• **Assignment**: Every line below needs to be returned exactly as written.
Supplied information START
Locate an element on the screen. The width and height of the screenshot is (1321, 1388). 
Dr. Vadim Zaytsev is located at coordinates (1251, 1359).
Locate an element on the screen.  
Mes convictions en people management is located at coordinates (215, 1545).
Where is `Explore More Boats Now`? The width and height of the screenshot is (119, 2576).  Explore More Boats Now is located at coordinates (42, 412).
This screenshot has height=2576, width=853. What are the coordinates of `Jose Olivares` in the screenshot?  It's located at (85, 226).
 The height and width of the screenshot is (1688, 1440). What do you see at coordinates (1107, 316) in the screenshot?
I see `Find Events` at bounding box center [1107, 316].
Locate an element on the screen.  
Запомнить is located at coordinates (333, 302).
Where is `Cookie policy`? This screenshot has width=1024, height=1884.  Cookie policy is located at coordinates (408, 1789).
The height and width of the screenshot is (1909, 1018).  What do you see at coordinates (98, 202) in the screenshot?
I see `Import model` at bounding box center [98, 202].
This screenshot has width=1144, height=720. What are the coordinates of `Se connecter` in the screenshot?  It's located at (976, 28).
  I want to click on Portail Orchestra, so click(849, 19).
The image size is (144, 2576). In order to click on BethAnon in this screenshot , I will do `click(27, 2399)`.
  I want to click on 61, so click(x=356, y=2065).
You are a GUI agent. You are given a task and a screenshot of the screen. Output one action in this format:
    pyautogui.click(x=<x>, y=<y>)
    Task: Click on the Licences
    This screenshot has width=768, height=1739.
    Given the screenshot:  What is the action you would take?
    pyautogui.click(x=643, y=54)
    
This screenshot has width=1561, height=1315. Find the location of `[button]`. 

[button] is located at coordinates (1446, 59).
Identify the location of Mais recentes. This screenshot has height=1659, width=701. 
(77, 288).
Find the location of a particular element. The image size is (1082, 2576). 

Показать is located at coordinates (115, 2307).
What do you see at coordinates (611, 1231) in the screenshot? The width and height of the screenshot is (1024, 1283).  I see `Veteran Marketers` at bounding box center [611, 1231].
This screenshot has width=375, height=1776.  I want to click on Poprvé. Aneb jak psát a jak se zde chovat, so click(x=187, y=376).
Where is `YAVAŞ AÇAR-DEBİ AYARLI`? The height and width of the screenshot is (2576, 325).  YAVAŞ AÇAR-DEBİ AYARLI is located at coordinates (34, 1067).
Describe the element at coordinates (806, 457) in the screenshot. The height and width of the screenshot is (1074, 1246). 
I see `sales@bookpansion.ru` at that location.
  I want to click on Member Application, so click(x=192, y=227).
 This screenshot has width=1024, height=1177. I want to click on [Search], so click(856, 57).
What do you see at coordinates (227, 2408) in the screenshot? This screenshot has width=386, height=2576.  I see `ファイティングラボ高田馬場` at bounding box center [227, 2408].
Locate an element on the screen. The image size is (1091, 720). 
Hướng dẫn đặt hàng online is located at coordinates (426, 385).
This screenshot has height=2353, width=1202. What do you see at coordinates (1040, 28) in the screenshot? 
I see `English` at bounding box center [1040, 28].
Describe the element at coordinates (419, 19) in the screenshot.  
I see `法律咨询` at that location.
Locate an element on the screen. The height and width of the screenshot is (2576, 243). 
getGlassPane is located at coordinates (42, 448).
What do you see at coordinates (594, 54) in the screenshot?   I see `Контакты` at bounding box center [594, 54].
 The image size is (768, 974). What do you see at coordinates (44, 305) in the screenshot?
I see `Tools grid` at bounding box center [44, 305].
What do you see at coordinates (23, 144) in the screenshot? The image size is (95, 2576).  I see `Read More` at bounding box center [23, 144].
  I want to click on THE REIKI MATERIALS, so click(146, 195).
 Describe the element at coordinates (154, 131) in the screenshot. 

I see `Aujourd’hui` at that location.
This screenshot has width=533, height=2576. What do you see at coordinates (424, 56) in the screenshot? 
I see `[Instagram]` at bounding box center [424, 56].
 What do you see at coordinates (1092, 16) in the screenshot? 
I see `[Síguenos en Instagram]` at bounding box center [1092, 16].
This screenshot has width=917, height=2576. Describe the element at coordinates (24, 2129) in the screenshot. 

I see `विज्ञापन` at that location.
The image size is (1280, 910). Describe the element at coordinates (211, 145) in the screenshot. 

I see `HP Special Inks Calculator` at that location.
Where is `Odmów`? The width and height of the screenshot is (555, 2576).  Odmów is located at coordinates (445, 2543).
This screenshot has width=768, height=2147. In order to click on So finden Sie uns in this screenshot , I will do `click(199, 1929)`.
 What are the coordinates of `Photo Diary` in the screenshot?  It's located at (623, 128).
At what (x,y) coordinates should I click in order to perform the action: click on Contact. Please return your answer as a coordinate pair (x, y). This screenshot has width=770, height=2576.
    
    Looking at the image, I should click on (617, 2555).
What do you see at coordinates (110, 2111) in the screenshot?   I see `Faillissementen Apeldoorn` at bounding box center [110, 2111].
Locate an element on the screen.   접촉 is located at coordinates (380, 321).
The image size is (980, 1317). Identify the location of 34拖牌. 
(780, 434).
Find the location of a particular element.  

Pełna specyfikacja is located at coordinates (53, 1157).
Supplied information END
• **Response below**:
Locate an element on the screen. The width and height of the screenshot is (1321, 1388). 
Dr. Vadim Zaytsev is located at coordinates (1251, 1359).
Locate an element on the screen.  
Mes convictions en people management is located at coordinates (215, 1545).
Where is `Explore More Boats Now`? The width and height of the screenshot is (119, 2576).  Explore More Boats Now is located at coordinates (42, 412).
This screenshot has height=2576, width=853. What are the coordinates of `Jose Olivares` in the screenshot?  It's located at (85, 226).
 The height and width of the screenshot is (1688, 1440). What do you see at coordinates (1107, 316) in the screenshot?
I see `Find Events` at bounding box center [1107, 316].
Locate an element on the screen.  
Запомнить is located at coordinates (333, 302).
Where is `Cookie policy`? This screenshot has width=1024, height=1884.  Cookie policy is located at coordinates (408, 1789).
The height and width of the screenshot is (1909, 1018).  What do you see at coordinates (98, 202) in the screenshot?
I see `Import model` at bounding box center [98, 202].
This screenshot has width=1144, height=720. What are the coordinates of `Se connecter` in the screenshot?  It's located at (976, 28).
  I want to click on Portail Orchestra, so click(849, 19).
The image size is (144, 2576). In order to click on BethAnon in this screenshot , I will do `click(27, 2399)`.
  I want to click on 61, so click(x=356, y=2065).
You are a GUI agent. You are given a task and a screenshot of the screen. Output one action in this format:
    pyautogui.click(x=<x>, y=<y>)
    Task: Click on the Licences
    This screenshot has width=768, height=1739.
    Given the screenshot:  What is the action you would take?
    pyautogui.click(x=643, y=54)
    
This screenshot has width=1561, height=1315. Find the location of `[button]`. 

[button] is located at coordinates (1446, 59).
Identify the location of Mais recentes. This screenshot has height=1659, width=701. 
(77, 288).
Find the location of a particular element. The image size is (1082, 2576). 

Показать is located at coordinates (115, 2307).
What do you see at coordinates (611, 1231) in the screenshot? The width and height of the screenshot is (1024, 1283).  I see `Veteran Marketers` at bounding box center [611, 1231].
This screenshot has width=375, height=1776.  I want to click on Poprvé. Aneb jak psát a jak se zde chovat, so click(x=187, y=376).
Where is `YAVAŞ AÇAR-DEBİ AYARLI`? The height and width of the screenshot is (2576, 325).  YAVAŞ AÇAR-DEBİ AYARLI is located at coordinates (34, 1067).
Describe the element at coordinates (806, 457) in the screenshot. The height and width of the screenshot is (1074, 1246). 
I see `sales@bookpansion.ru` at that location.
  I want to click on Member Application, so click(x=192, y=227).
 This screenshot has width=1024, height=1177. I want to click on [Search], so click(856, 57).
What do you see at coordinates (227, 2408) in the screenshot? This screenshot has width=386, height=2576.  I see `ファイティングラボ高田馬場` at bounding box center [227, 2408].
Locate an element on the screen. The image size is (1091, 720). 
Hướng dẫn đặt hàng online is located at coordinates (426, 385).
This screenshot has height=2353, width=1202. What do you see at coordinates (1040, 28) in the screenshot? 
I see `English` at bounding box center [1040, 28].
Describe the element at coordinates (419, 19) in the screenshot.  
I see `法律咨询` at that location.
Locate an element on the screen. The height and width of the screenshot is (2576, 243). 
getGlassPane is located at coordinates (42, 448).
What do you see at coordinates (594, 54) in the screenshot?   I see `Контакты` at bounding box center [594, 54].
 The image size is (768, 974). What do you see at coordinates (44, 305) in the screenshot?
I see `Tools grid` at bounding box center [44, 305].
What do you see at coordinates (23, 144) in the screenshot? The image size is (95, 2576).  I see `Read More` at bounding box center [23, 144].
  I want to click on THE REIKI MATERIALS, so click(146, 195).
 Describe the element at coordinates (154, 131) in the screenshot. 

I see `Aujourd’hui` at that location.
This screenshot has width=533, height=2576. What do you see at coordinates (424, 56) in the screenshot? 
I see `[Instagram]` at bounding box center [424, 56].
 What do you see at coordinates (1092, 16) in the screenshot? 
I see `[Síguenos en Instagram]` at bounding box center [1092, 16].
This screenshot has width=917, height=2576. Describe the element at coordinates (24, 2129) in the screenshot. 

I see `विज्ञापन` at that location.
The image size is (1280, 910). Describe the element at coordinates (211, 145) in the screenshot. 

I see `HP Special Inks Calculator` at that location.
Where is `Odmów`? The width and height of the screenshot is (555, 2576).  Odmów is located at coordinates (445, 2543).
This screenshot has width=768, height=2147. In order to click on So finden Sie uns in this screenshot , I will do `click(199, 1929)`.
 What are the coordinates of `Photo Diary` in the screenshot?  It's located at (623, 128).
At what (x,y) coordinates should I click in order to perform the action: click on Contact. Please return your answer as a coordinate pair (x, y). This screenshot has width=770, height=2576.
    
    Looking at the image, I should click on (617, 2555).
What do you see at coordinates (110, 2111) in the screenshot?   I see `Faillissementen Apeldoorn` at bounding box center [110, 2111].
Locate an element on the screen.   접촉 is located at coordinates (380, 321).
The image size is (980, 1317). Identify the location of 34拖牌. 
(780, 434).
Find the location of a particular element.  

Pełna specyfikacja is located at coordinates (53, 1157).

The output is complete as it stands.